End Times

It can happen to any of us.

Image from The Apiarist Blog

And this year, it will be happening to many of our colonies.

Here in the Pacific Northwest we had a very long, wet and cold spring that denied us early access to our overwintered colonies. By the time we could get into the hives, swarm season was in full swing. With only 8 weeks to go before the main honey flow (blackberry) this made spring treatment very hard if not impossible to do.

The June blackberry bloom was unusually late. The bees took a long time to complete capping, and most of us had to pull the honey supers with a lot more honey uncapped than usual. My refractometer got a good workout this year.

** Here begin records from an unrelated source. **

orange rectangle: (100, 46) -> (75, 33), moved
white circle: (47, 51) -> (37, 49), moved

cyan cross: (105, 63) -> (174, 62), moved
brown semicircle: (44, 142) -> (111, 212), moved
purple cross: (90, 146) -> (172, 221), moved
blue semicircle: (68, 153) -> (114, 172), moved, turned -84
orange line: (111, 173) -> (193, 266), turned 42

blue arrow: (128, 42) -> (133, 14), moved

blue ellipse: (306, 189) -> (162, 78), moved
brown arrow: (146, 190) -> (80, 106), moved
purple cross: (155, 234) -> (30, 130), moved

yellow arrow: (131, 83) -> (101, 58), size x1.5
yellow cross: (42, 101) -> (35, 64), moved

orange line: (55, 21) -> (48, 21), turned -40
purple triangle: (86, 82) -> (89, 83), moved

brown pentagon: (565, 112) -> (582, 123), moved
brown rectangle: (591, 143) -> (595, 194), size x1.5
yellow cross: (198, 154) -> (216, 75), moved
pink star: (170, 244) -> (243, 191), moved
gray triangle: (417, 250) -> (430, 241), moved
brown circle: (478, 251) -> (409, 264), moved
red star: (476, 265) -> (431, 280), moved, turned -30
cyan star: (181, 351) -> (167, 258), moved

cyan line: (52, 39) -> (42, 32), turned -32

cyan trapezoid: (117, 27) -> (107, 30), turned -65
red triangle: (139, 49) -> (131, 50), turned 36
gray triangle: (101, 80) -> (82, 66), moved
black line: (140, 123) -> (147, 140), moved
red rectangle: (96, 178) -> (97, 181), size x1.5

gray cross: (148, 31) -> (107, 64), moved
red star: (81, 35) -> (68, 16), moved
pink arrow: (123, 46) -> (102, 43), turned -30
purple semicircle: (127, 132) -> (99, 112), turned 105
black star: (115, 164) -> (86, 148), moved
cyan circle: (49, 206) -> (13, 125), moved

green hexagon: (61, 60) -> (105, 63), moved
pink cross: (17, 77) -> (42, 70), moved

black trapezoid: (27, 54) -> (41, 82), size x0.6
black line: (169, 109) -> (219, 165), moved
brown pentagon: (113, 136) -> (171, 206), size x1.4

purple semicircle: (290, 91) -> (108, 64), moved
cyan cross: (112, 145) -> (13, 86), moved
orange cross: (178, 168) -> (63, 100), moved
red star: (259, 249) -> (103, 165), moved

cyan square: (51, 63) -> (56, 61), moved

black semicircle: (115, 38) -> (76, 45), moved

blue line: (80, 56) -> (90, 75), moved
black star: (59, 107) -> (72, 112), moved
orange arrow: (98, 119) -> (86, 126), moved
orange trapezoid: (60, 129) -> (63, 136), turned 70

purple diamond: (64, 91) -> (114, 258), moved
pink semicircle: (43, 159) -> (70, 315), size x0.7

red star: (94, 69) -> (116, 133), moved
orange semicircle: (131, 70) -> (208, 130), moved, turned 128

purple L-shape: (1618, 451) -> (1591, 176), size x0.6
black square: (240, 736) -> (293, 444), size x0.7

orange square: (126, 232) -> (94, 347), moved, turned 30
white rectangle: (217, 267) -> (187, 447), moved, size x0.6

So mite treatments were critically delayed.

And then.

And then, we had a gloriously long, incredibly warm and sunny fall. Bees are still brooding, although the weather has finally turned chilly and rainy. It is October 25th!

Nice that the bees can build up so nicely for winter. Unfortunately, when bees build up = brood = make baby bees, mites build up too. And bees that go into winter with high mite loads are very likely to suddenly crash and die in the first November cold snaps.

Bad as that is, not all hives make it to November. Untreated colonies, particularly in a year like the one we’ve had, often crash from Varroasis in late summer.

Here is an excellent presentation on what that looks like.

3 Comments Add yours

  1. Archie McLellan says:

    Excellent video!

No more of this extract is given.